## Task prompt
Could you return each entry below exactly as written, minus any pictures?

↓

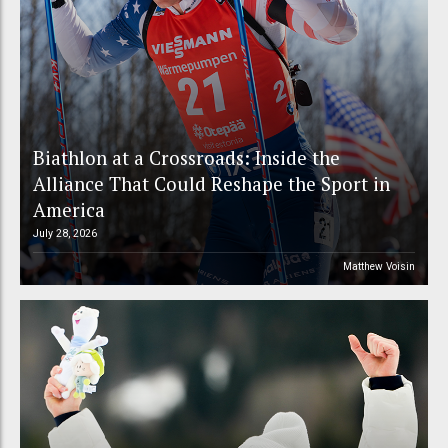
Biathlon at a Crossroads: Inside the
Alliance That Could Reshape the Sport in
America
July 28, 2026
Matthew Voisin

↑

## Response
Biathlon at a Crossroads: Inside the
Alliance That Could Reshape the Sport in
America
July 28, 2026
Matthew Voisin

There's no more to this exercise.